In our environment, the intracranial compartment syndromes, the use of positive pressure with AMV, the PEEP and the thoracic compliance veil the sensitivity and specificity of the direct measurement of ICP via intraventricular catheter, that’s why the calculation of the VPIC could be a useful and practical measure for the determination of compliance and intracranial elastance.
Methods: A prospective study. We included all patients with external ventricular shunt and connected to monitor with graphical PIC. We determined the peak systolic and diastolic pressure during inspiratory phase and later during the expiratory phase and by the following formula was calculated the VPIC: VPIC (%) = 100 x [(PPmax-PPmin)/(PPmax + PPmin)/2].

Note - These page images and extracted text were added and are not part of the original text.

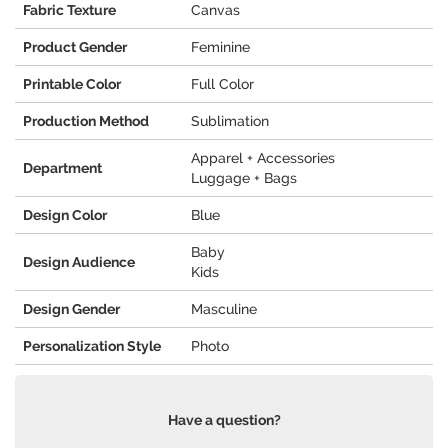
Fabric Texture
Canvas
Product Gender
Feminine
Printable Color
Full Color
Production Method
Sublimation
Apparel + Accessories
Department
Luggage + Bags
Design Color
Blue
Baby
Design Audience
Kids
Design Gender
Masculine
Personalization Style
Photo
Have a question?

After the first measurement, 5-8 ml of CSF were removed simultaneously, and the PIC, and VPIC (VPIC postsample) were measured again, and the by the equation ΔV/Ap, Ap/ΔV the intracranial compliance and elastance were calculated respectively. A descriptive analysis was performed. The statistical correlations of the variables were evaluated with a bivariate analysis with Pearson’s test and ROC curve was plotted for the discrimination of the test.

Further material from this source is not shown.